Was I in trouble here? A bit of delving in the TV menus – Menu/Sound/Digital Audio Preferences gave me a choice between a Dolby D and HE-AAC as my preferred Digital Audio format. I switched from Dolby D to HE-ACC. Problem solved! TV, DAC box and Stereo system all playing nicely together again.
The second issue was with using the TV as output from my ACER L3600 small format PC sitting in the same cabinet. I also output to a Dell monitor nearby. With the old TV everything had been working fine, and I really did expect no issues with the new TV. However, the output on the TV was missing about 1 cm off the lower and left hand sides, causing important icons on the task bar to be somewhat less than visible, including the start button. The top and right were also truncated, but this did not affect use of the computer. I tried multiple resolutions and configurations on the PC, but nothing worked. Eventually, I decided it was the TV and went rummaging in the menus again. At Menu/Picture/Screen Settings I found an option called “16:9 Overscan” with On/Off options.
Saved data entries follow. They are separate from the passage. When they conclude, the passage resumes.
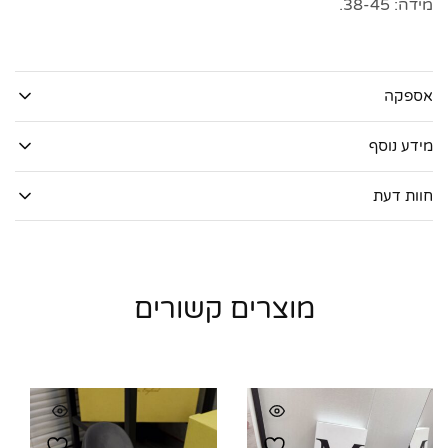
מידה: 38-45.
אספקה
מידע נוסף
חוות דעת
מוצרים קשורים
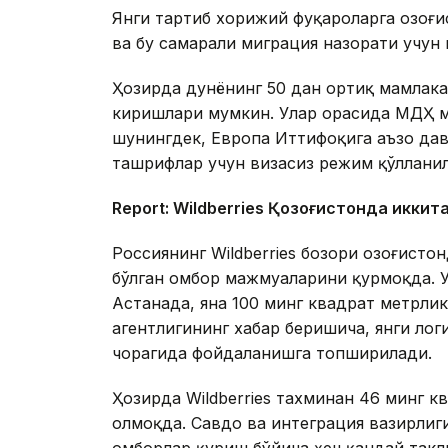
Янги тартиб хорижий фуқароларга Қозоғ
ва бу самарали миграция назорати учун
Ҳозирда дунёнинг 50 дан ортиқ мамлака
киришлари мумкин. Улар орасида МДҲ м
шунингдек, Европа Иттифоқига аъзо дав
ташрифлар учун визасиз режим қўллани
Report: Wildberries Қозоғистонда иккит
Россиянинг Wildberries бозори Қозоғист
бўлган омбор мажмуаларини қурмоқда. 
Астанада, яна 100 минг квадрат метрл
агентлигининг хабар беришича, янги ло
чорагида фойдаланишга топширилади.
Ҳозирда Wildberries тахминан 46 минг 
олмоқда. Савдо ва интеграция вазирлиги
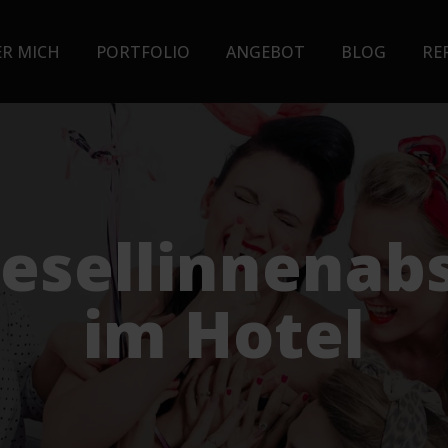
ER MICH
PORTFOLIO
ANGEBOT
BLOG
RE
esellinnenab
im Hotel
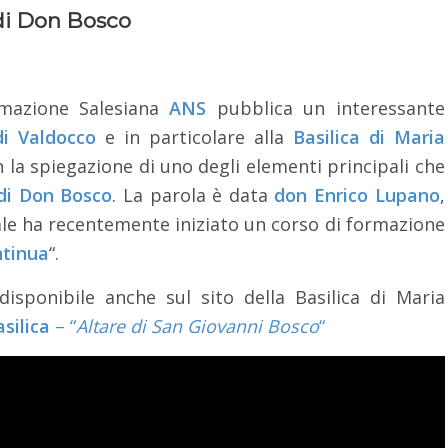
 di Don Bosco
ormazione Salesiana
ANS
pubblica un interessante
di Valdocco
e in particolare alla
Basilica di Maria
n la spiegazione di uno degli elementi principali che
di Don Bosco
. La parola è data
don Enrico Lupano
,
uale ha recentemente iniziato un corso di formazione
ntinua
“.
 disponibile anche sul sito della Basilica di Maria
asilica
– “
Altare di San Giovanni Bosco
“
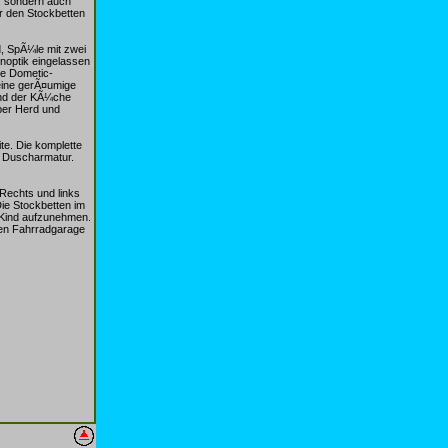
n, sondern auch
r den Stockbetten
 SpÃ¼le mit zwei
noptik eingelassen
te Dometic-
eine gerÃ¤umige
and der KÃ¼che
ber Herd und
te. Die komplette
e Duscharmatur.
Rechts und links
ie Stockbetten im
n Kind aufzunehmen.
gen Fahrradgarage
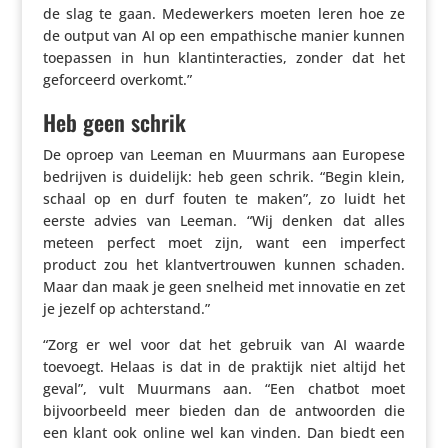
de slag te gaan. Mede­wer­kers moeten leren hoe ze
de output van AI op een empa­thi­sche manier kunnen
toepassen in hun klan­tin­ter­ac­ties, zonder dat het
gefor­ceerd overkomt.”
Heb geen schrik
De oproep van Leeman en Muurmans aan Europese
bedrijven is duidelijk: heb geen schrik. “Begin klein,
schaal op en durf fouten te maken”, zo luidt het
eerste advies van Leeman. “Wij denken dat alles
meteen perfect moet zijn, want een imperfect
product zou het klant­ver­trouwen kunnen schaden.
Maar dan maak je geen snelheid met innovatie en zet
je jezelf op achterstand.”
“Zorg er wel voor dat het gebruik van AI waarde
toevoegt. Helaas is dat in de praktijk niet altijd het
geval”, vult Muurmans aan. “Een chatbot moet
bijvoor­beeld meer bieden dan de antwoorden die
een klant ook online wel kan vinden. Dan biedt een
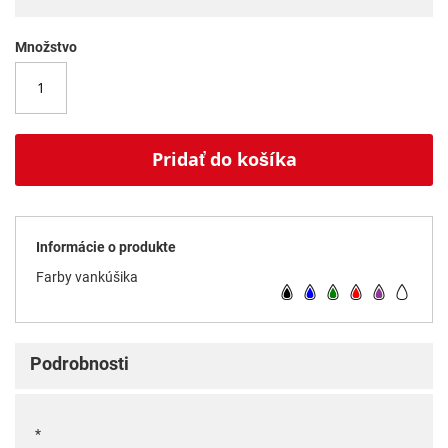
Množstvo
Pridať do košíka
Informácie o produkte
Farby vankúšika
Podrobnosti
*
I switched it off, and the screen was back to what I expected, with no noticeable difference in any TV option either, but I suppose I am now seeing more of my TV picture as well as more of my computer screen. Why would I deliberately want to lose the edges of my picture? This link here describes what overscan is and why it happens.
Interestingly, both of these menu options are not immediately obvious or visible, in both cases they are part of a list that goes onto a second page, and you need to page down to find them.
In the picture above, you can see the ACER computer (centre – vertical box), the ONKYO receiver (bottom) and the Panasonic Freeview recorder, and above the Wharfedale Speakers. The deck is a cheap Philips item, which is surprisingly good. There are a pair of KEF C20 speakers also attached for listening to music. Below is a schematic of how the various components are connected. Simple isn’t it?
Including the TV, there are now three devices connected to the wifi, the Panasonic FreeView recorder is also “Smart”, and the Acer computer is wifi connected too.
A cheaper set up in the family room consists of a 24″ Samung Freeview TV connected to a Philips soundbar, with a Raspberry PI OSMC media centre computer attached. This will connect via wifi to the Panasonic Freeview recorder in the main system, allowing access to recorded TV in the family room.
The UHF antenna is a phased array high on the roof, with an amplifier attached. We get signal strength and quality of 10 out of 10 most of the time, despite not being line of site with the transmitter. Wind and rain cause some drop outs on the Freeview reception in the set top box, but the new TV has not dropped out yet, despite some shocking weather at the weekend!
Ooh yes, last night (for the first time) we recorded two programs on the HDD recorder, while watching a third program directly on the TV – how cool is that! If we wanted to, we could attach a USB device to the TV and record three programs at once, but if we wanted to watch a fourth program, we would need to decamp to the family room to watch the other TV!